The call of the wild rings out in Alaska, where caribou outnumber people and brown bears hunt salmon like eager fishermen. Once considered a frozen wasteland, this is America’s last frontier.
The Gates of the Arctic in Bettles (200 miles northwest of Fairbanks), Alaska provides the opportunity of a lifetime for the ultimate extreme wilderness experience. Recreation activities such as: backpacking, hunting, river running, mountaineering, dog mushing, and nature watching are all on the cards, though you will have to bring along your own equipment, you can conveniently rent gear in any of the surrounding cities. The park spans over approx 8,500,000 acres and no other national parks are found beyond this northern point. This is the truest definition of the wild and great outdoors.
When I say extreme, I really do mean it, this is not for the fainthearted or inexperienced wannabe outdoor adventurer. Once you depart from the city you’re unlikely to encounter another human being for the duration of your trek.
This is pristine untouched wilderness as you have never experienced. Visitors must fly or hike in to the preserve as there are there are no roads or trails in to the park. There are local air carriers that depart from Fairbanks and you will find a number of experienced local guides that are willing to lend their expertise on your trip (at a cost of course).
Mother nature can be terribly unforgiving and without local knowledge you are putting your life at risk. Moose, bear and wolf attacks on humans are very real dangers here, though fatalities are rare, you may encounter these animals and if so it’s imperative that you keep your distance at all times and take the necessary safety precautions. We strongly advise taking up the services of a local experienced guide who knows the terrain and the dangers it can pose.
You are on your own once you enter the park and this means that you are at the mercy of Mother Nature. There is no cell phone service and you are responsible for making your own extraction arrangements. This is not a trip to be taken lightly and it requires meticulous advanced planning and preparation. I cannot stress this enough.
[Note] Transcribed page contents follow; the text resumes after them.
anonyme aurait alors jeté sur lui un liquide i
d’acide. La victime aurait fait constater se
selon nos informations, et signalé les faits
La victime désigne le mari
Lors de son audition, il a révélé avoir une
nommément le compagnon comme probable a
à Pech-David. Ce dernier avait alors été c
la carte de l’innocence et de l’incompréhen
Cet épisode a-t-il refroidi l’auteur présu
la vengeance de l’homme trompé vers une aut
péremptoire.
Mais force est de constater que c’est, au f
With all that said, if you do plan a trip to the preserve you are in for a once in a lifetime unforgettable outdoors experience that you will cherish for the rest of your life.
Needless to say you won’t find anybody manning a booth or shack waiting to punch your ticket at the entrance to the park as this is about as remote as it gets travelling in the US. Access to the park is free of charge and the park is managed by the National Park Services but there are no support services located in the park.
Accessible year round but we strongly advise hiking or travelling during daylight in Spring and Summer.